The latest “Crypto for Advisors” newsletter notes that investor interest is expanding beyond Bitcoin as the crypto universe grows and use cases diversify. CoinDesk emphasizes that market capitalization outside BTC has been rising rapidly, making a single-asset lens increasingly insufficient.
Key takeaways from CoinDesk
- Diversification is about different risk drivers and business models, not just more tokens.
- Indices such as the CoinDesk 20 aim to deliver broad exposure with concentration controls.
- Digital assets play distinct roles: store of value, infrastructure, DeFi, and tokenized assets.
- Correlations with traditional markets shift, so benchmarks and rebalancing matter.

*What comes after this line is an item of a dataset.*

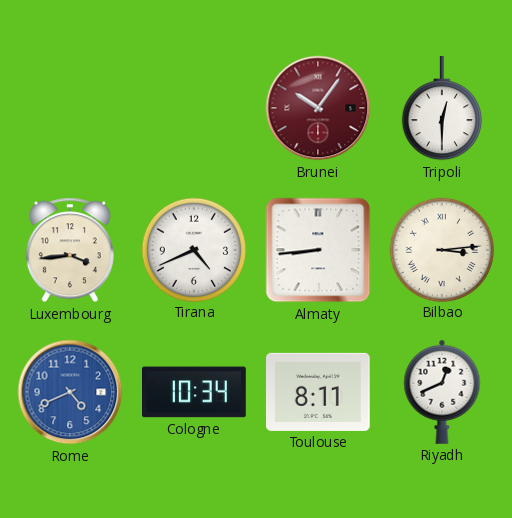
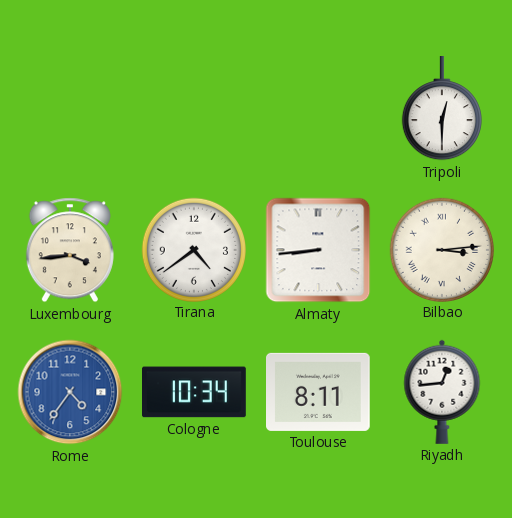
Brunei: 10:06 -> none
Tirana: 4:41 -> 4:39
Rome: 4:41 -> 4:36
Riyadh: 12:41 -> 12:44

In the Ask an Expert section, Wojciech Kaszycki stresses that real diversification means managing risk across categories and operational dependencies. Custody, liquidity, exchanges, and regulatory environments can matter as much as the assets themselves.
“Diversification is not a numbers game but disciplined risk management in a complex market.” - Wojciech Kaszycki, BTCS S.A.
Why it matters
From BTCS S.A.’s perspective, resilient portfolios combine exposure across infrastructure, yield, and tokenized assets while actively managing liquidity and regulatory risks. This approach helps balance innovation with stability across market cycles.